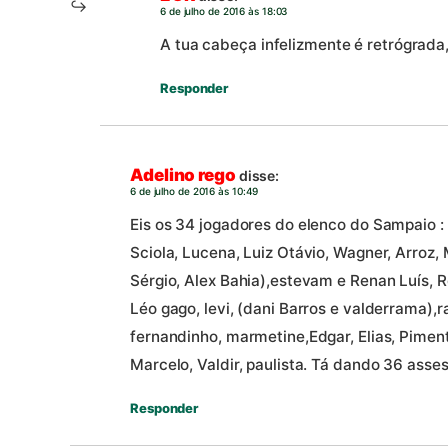
6 de julho de 2016 às 18:03
A tua cabeça infelizmente é retrógrada
Responder
Adelino rego
disse:
6 de julho de 2016 às 10:49
Eis os 34 jogadores do elenco do Sampaio :
Sciola, Lucena, Luiz Otávio, Wagner, Arroz,
Sérgio, Alex Bahia),estevam e Renan Luís, Re
Léo gago, levi, (dani Barros e valderrama),ra
fernandinho, marmetine,Edgar, Elias, Piment
Marcelo, Valdir, paulista. Tá dando 36 asses
Responder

════════════════

(YOUR INSTRUCTIONS):
Taking the line with "Léo gago, levi, (dani Barros e valderrama),ra" as the start and the last line of the data above as the end, write out those two lines and every line between them exactly, and only those.

(OUTPUT BELOW):
Léo gago, levi, (dani Barros e valderrama),ra
fernandinho, marmetine,Edgar, Elias, Piment
Marcelo, Valdir, paulista. Tá dando 36 asses
Responder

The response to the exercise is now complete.